Question

Solve: $ {{\operatorname{cosec}}^{-1}}\left( \cos x \right) $ is real if; \[\]
A. $ x\in \left[ -1,1 \right] $ \[\]
B. $ x\in R $ \[\]
C. $ x $ is an odd multiple of $ \dfrac{\pi }{2} $ \[\]
D. $ x $ is multiple of $ \pi $ \[\]

Answer 1

Hint: We recall the domain and range of cosec inverse function as $ {{\operatorname{cosec}}^{-1}}x:\left( -\infty ,1 \right]\bigcup \left[ 1,\infty \right)\to \left[ \dfrac{-\pi }{2},0 \right)\bigcup \left( 0,\dfrac{\pi }{2} \right] $ and the domain and range of cosine function as $ \cos x:R\to \left[ -1,1 \right] $ . We use these domain and ranges to see which option is correct. \[\]

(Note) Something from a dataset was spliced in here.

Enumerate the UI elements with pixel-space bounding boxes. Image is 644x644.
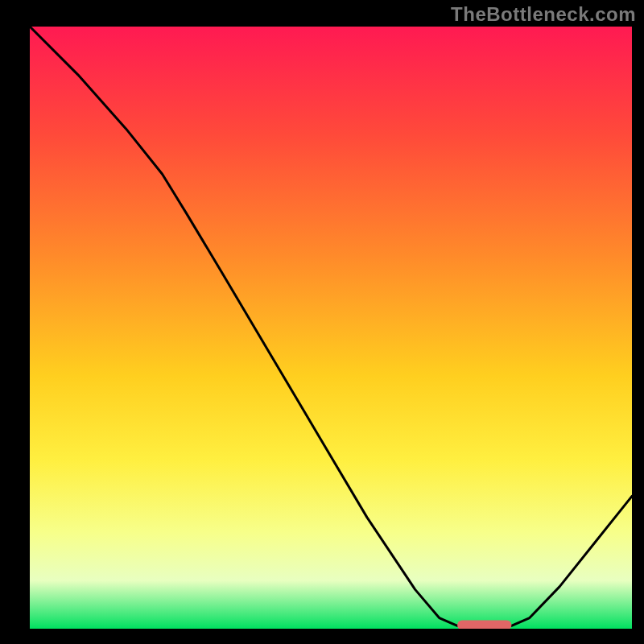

Complete step by step answer:
We are given in the question a composite function $ {{\operatorname{cosec}}^{-1}}\left( \cos x \right) $ where the cosec inverse functions $ {{\operatorname{cosec}}^{-1}}x $ takes all the values returned by cosine function $ \cos x $ inside the bracket. We know from domain of cosec inverse function can take values as input which do not belong to the interval $ \left( -1,1 \right) $ .\[\]
A. We are given $ x\in \left[ -1,1 \right] $ . So cosine function $ \cos x $ c will take map this interval $ \left[ -1,1 \right] $ to the interval $ \left[ 0,\cos \left( 1 \right) \right] $ but we know that range of cosine function is $ \left[ -1,1 \right] $ . So we have $ -1<0<\cos \left( 1 \right)<1 $ . So the domain for cosec inverse function is $ \left[ 0,\cos \left( 1 \right) \right] $ and cosec inverse function cannot take values from $ \left( -1,1 \right) $ . So option A is not correct.\[\]
B. We are given $ x\in R $ . We have already prove that $ {{\operatorname{cosec}}^{-1}}\left( \cos x \right) $ is not real if $ x\in \left[ -1,1 \right] $ . So $ x $ is may not be real for all $ x\in R $ . Hence option B is incorrect.\[\]
C. $ x $ is an odd multiple of $ \dfrac{\pi }{2} $ which means for some $ n\in \mathsf{\mathbb{Z}} $ we have $ x=\left( 2n+1 \right)\dfrac{\pi }{2} $ for $ n=0 $ we have $ x=\left( 2\cdot 0+1 \right)\dfrac{\pi }{2}=\dfrac{\pi }{2} $ . Then we have $ \cos x=\cos \left( \dfrac{\pi }{2} \right)=0 $ but inverse cosec function is not defined for $ x=0 $ since $ 0\in \left[ -1,1 \right] $ . So option $ C $ is not correct.\[\]
D. We are given $ x $ is multiple of $ \pi $ which means $ x=n\pi ,n\in \mathsf{\mathbb{Z}} $ . If $ n $ is odd we get $ \cos x=-1 $ and if $ n $ is even we get $ \cos x=1 $ . The cosec inverse is well defined for $ x=-1,1 $ . So option D is only correct option.\[\]

Note:
We can alternatively solve by observing that cosec inverse function can take only those values at the intersection of domain of cosec inverse function and range cosine inverse function that is $ \left( \left( -\infty ,1 \right]\bigcup \left[ 1,\infty \right) \right)\bigcap \left[ -1,1 \right]=\left\{ -1,1 \right\} $ . We can find for what values of $ x $ the value of cosine $ \cos x=-1,1 $ . We note that mapping of $ \left[ -1,1 \right] $ on $ \left[ 0,1 \right] $ comes from the fact that $ \cos \left( -x \right)=\cos x,-\dfrac{\pi }{2} < -1 < 1 < \dfrac{\pi }{2} $ and $ \cos x\in \left[ 0,1 \right] $ for all $ x\in \left[ \dfrac{-\pi }{2},\dfrac{\pi }{2} \right] $ .